If the original model fit the ecov in years beyond the population model, WHAM will use the already-fit
ecov values for the projections. If the ecov model extended at least proj.opts$n.yrs years
beyond the population model, then none of the above need be specified.
if (FALSE) {
data("input4_SNEMAYT") # load SNEMA yellowtail flounder input data and model settings
mod <- fit_wham(input4_SNEMAYT) # using default values (do.proj=T)
mod2 <- fit_wham(input4_SNEMAYT, do.retro=F, do.osa=F, do.proj=F) # fit model without projections, retro analysis, or OSA residuals
mod_proj <- project_wham(mod2) # add projections to previously fit model, using default values: use.lastF = TRUE, n.yrs = 3, avg.yrs = last 5 years
names(mod_proj$rep) # list of derived quantities
tail(mod_proj$rep$SSB, 3) # get 3-year projected SSB estimates (weight, not numbers)

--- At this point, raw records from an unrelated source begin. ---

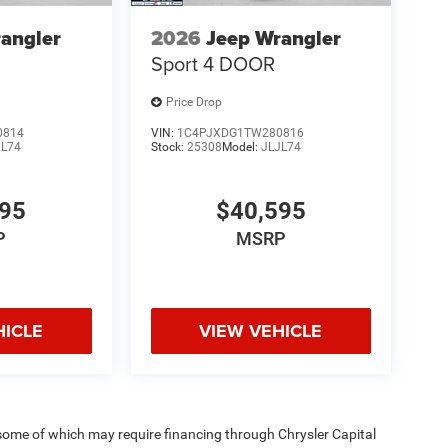
angler
2026
Jeep Wrangler
Sport 4 DOOR
Price Drop
0814
VIN:
1C4PJXDG1TW280816
JL74
Stock:
25308
Model:
JLJL74
595
$40,595
P
MSRP
HICLE
VIEW VEHICLE
 some of which may require financing through Chrysler Capital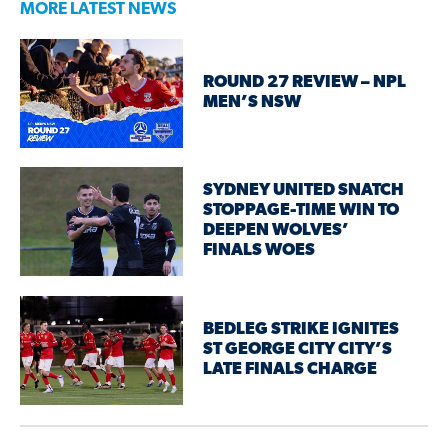
MORE LATEST NEWS
ROUND 27 REVIEW – NPL
MEN’S NSW
SYDNEY UNITED SNATCH
STOPPAGE-TIME WIN TO
DEEPEN WOLVES’
FINALS WOES
BEDLEG STRIKE IGNITES
ST GEORGE CITY CITY’S
LATE FINALS CHARGE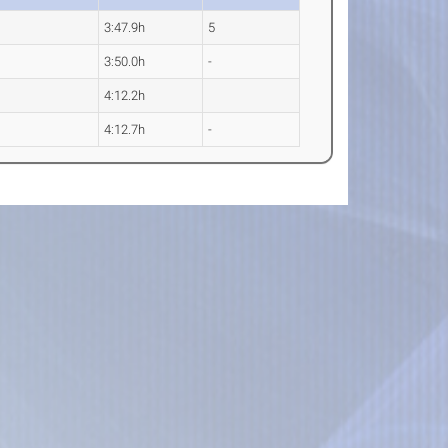
3:47.9h
5
3:50.0h
-
4:12.2h
4:12.7h
-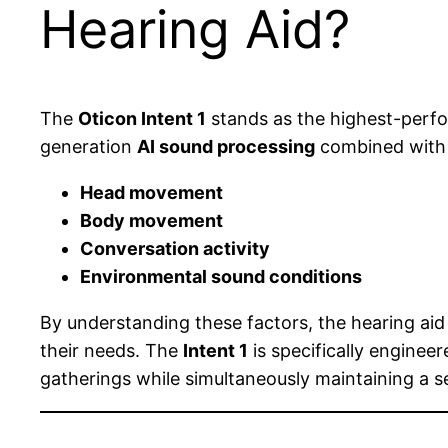
Hearing Aid?
The
Oticon Intent 1
stands as the highest-perf
generation
AI sound processing
combined wit
Head movement
Body movement
Conversation activity
Environmental sound conditions
By understanding these factors, the hearing aid 
their needs. The
Intent 1
is specifically enginee
gatherings while simultaneously maintaining a 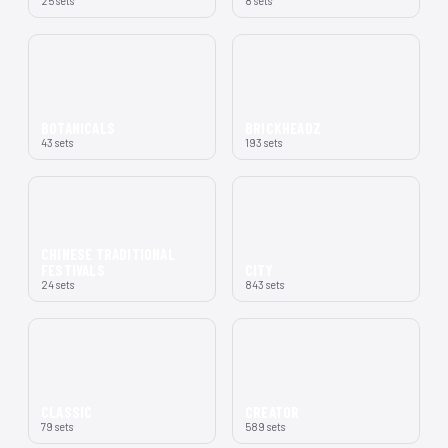
25 sets
8 sets
BOTANICALS
BRICKHEADZ
43 sets
193 sets
CHINESE TRADITIONAL
FESTIVALS
CITY
24 sets
843 sets
CLASSIC
CREATOR
79 sets
589 sets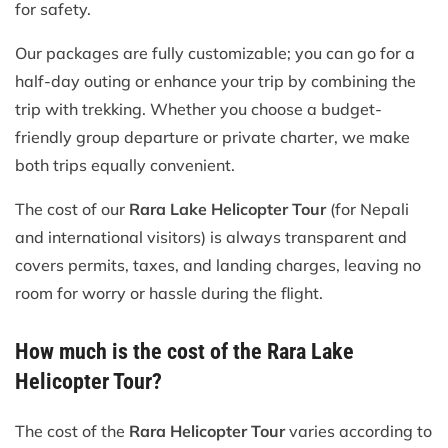
for safety.
Our packages are fully customizable; you can go for a
half-day outing or enhance your trip by combining the
trip with trekking. Whether you choose a budget-
friendly group departure or private charter, we make
both trips equally convenient.
The cost of our
Rara Lake Helicopter Tour
(for Nepali
and international visitors) is always transparent and
covers permits, taxes, and landing charges, leaving no
room for worry or hassle during the flight.
How much is the cost of the Rara Lake
Helicopter Tour?
The cost of the
Rara Helicopter Tour
varies according to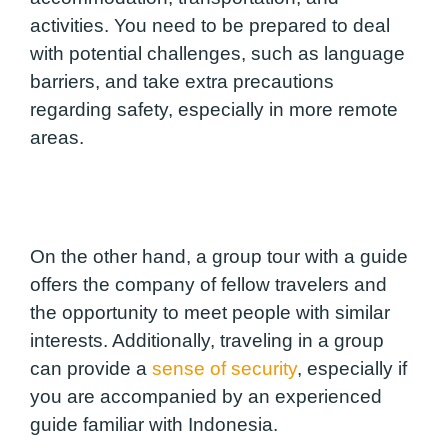
activities. You need to be prepared to deal
with potential challenges, such as language
barriers, and take extra precautions
regarding safety, especially in more remote
areas.
On the other hand, a group tour with a guide
offers the company of fellow travelers and
the opportunity to meet people with similar
interests. Additionally, traveling in a group
can provide a
sense of security
, especially if
you are accompanied by an experienced
guide familiar with Indonesia.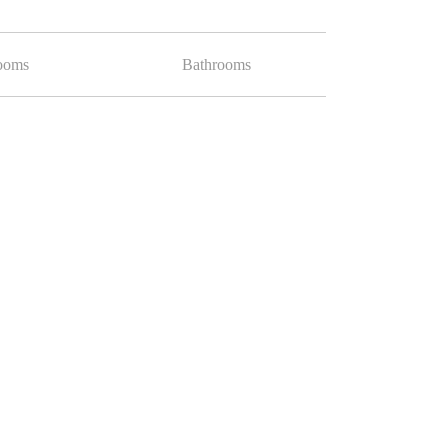
ooms
Bathrooms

x = summary(mod_proj$sdrep)
unique(rownames(x)) # list of estimated parameters and derived quanitites with SE
x = x[rownames(x) == "log_SSB",] # SSB estimates with SE
ssb.mat = exp(cbind(x, x[,1] + qnorm(0.975)*cbind(-x[,2],x[,2])))/1000 # calculate 95% CI
colnames(ssb.mat) <- c("SSB","SSB_se","SSB_lower","SSB_upper")
tail(ssb.mat, 3) # 3-year projected SSB estimates with SE and 95% CI
}